Carefully!
The man or info commands can tell you about killing processes. Type "info killall" (or "man killall") for a good start, then use info (or man) to look at the programs listed in the "SEE ALSO" list at the bottom of the help page.
One good way to kill processes is to use the "top" program ("info top"). For one thing, top shows the resource usage of tasks in the system so you can both looks at what might be wrong and use the top program to send a kill signal. Type "?" while running top for more help.
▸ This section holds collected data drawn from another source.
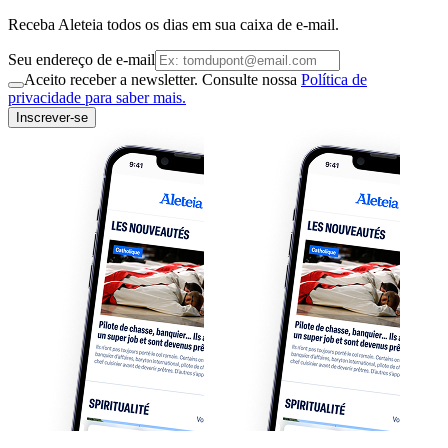
Receba Aleteia todos os dias em sua caixa de e-mail.
Seu endereço de e-mail
Aceito receber a newsletter. Consulte nossa
Política de
privacidade para saber mais.
Inscrever-se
kill actually just sends a signal to a task. Unix/Linux have lots of signals. The default one is the TERM signal. A runaway app may not honor TERM, however. "kill 9" is a much more forceful signal, but I recommend avoiding it unless milder methods fail. It may bypass the program's internal cleanup routines.
The "ps" program can be used to list the processes that are running and the process IDs (or "pid"s) that are used to tell kill which process to signal. Most times if you kill the parent process, its children will be removed as well.
As I mentioned "kill" isn't really a program that directly kills processes. It just sends a signal. This is why you may see programs - especially daemon programs - using kill for nonfatal purposes. For example "kill -HUP `/sbin/pidof smbd`" would send the HUP signal to the Samba daemon, causing it to reread the samba config file(s) after they had been changed.